→ **Assignment**
Look through the data below for the line with "Meetings and Minutes, 1955-71" and the line with "Folder 43: Student", then output those two and all lines in between, exactly as written.

[Extracted page text data]
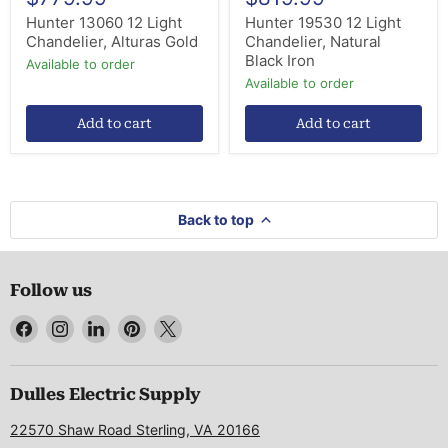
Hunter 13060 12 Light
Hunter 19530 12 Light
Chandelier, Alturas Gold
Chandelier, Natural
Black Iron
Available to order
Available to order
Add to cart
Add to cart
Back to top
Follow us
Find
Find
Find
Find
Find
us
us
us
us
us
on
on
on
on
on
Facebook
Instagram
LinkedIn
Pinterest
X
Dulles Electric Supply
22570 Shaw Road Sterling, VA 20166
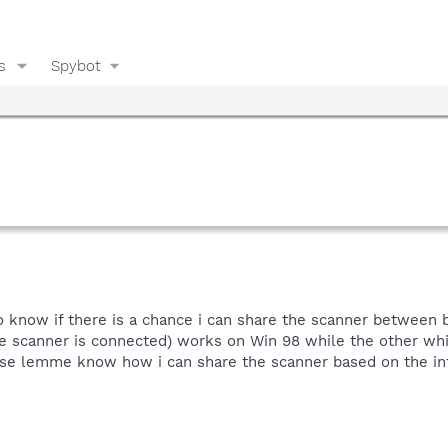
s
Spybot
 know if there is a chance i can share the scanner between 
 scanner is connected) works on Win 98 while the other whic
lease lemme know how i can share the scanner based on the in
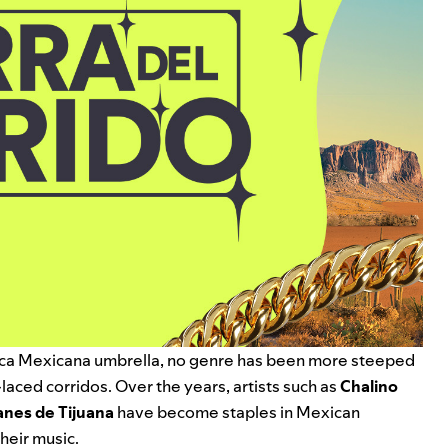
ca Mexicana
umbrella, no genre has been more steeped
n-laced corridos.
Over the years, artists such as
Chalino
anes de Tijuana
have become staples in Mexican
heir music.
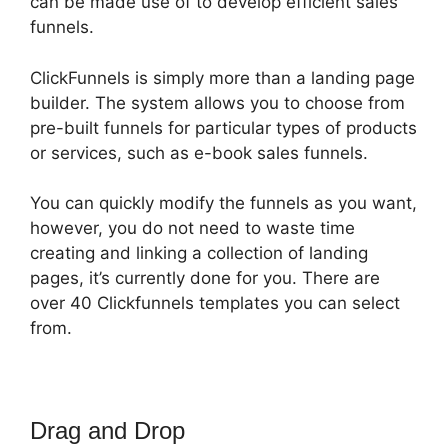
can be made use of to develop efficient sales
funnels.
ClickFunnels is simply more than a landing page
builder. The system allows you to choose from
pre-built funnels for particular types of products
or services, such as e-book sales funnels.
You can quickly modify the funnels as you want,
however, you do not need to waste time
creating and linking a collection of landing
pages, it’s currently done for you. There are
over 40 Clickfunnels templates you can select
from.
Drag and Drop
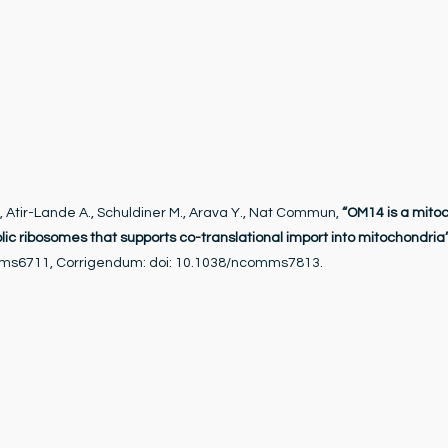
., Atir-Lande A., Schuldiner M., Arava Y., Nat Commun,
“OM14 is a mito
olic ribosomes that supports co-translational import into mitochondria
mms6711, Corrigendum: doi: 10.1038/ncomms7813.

* * *

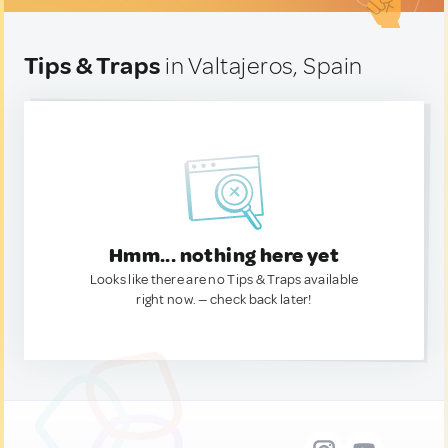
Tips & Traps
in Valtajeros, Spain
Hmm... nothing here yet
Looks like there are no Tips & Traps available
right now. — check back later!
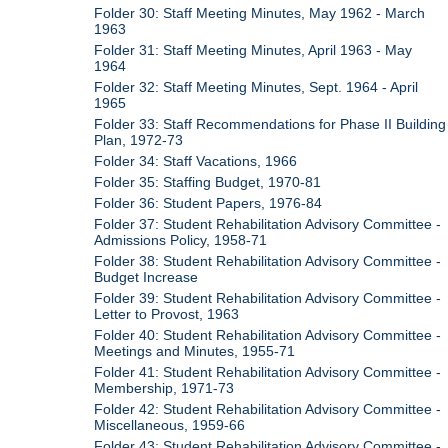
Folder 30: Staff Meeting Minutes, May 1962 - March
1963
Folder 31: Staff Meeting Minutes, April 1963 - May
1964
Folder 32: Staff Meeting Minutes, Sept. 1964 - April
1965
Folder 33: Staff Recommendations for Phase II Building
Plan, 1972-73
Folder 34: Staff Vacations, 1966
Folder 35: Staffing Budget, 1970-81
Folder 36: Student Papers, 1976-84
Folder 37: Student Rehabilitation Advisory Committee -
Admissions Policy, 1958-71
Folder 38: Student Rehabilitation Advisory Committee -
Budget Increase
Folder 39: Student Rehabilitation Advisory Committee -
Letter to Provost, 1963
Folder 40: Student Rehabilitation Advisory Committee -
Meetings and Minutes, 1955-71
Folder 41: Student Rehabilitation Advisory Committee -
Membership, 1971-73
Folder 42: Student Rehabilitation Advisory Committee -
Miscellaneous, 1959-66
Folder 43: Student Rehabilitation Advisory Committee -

→ **Reply**
Meetings and Minutes, 1955-71
Folder 41: Student Rehabilitation Advisory Committee -
Membership, 1971-73
Folder 42: Student Rehabilitation Advisory Committee -
Miscellaneous, 1959-66
Folder 43: Student Rehabilitation Advisory Committee -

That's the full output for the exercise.